*DIRECTIONS FOR THIS TASK*.
Line by line, print the records exactly, and keep images out of the copy.

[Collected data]
---+---
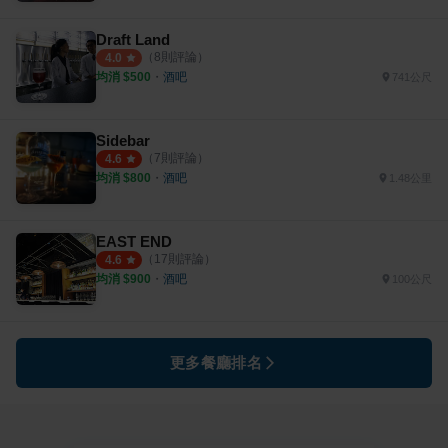
Draft Land
（
8
則評論）
4.0
均消 $
500
・
酒吧
741公尺
Sidebar
（
7
則評論）
4.6
均消 $
800
・
酒吧
1.48公里
EAST END
（
17
則評論）
4.6
均消 $
900
・
酒吧
100公尺
更多餐廳排名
---+---
*SOLUTION*.
Draft Land
（
8
則評論）
4.0
均消 $
500
・
酒吧
741公尺
Sidebar
（
7
則評論）
4.6
均消 $
800
・
酒吧
1.48公里
EAST END
（
17
則評論）
4.6
均消 $
900
・
酒吧
100公尺
更多餐廳排名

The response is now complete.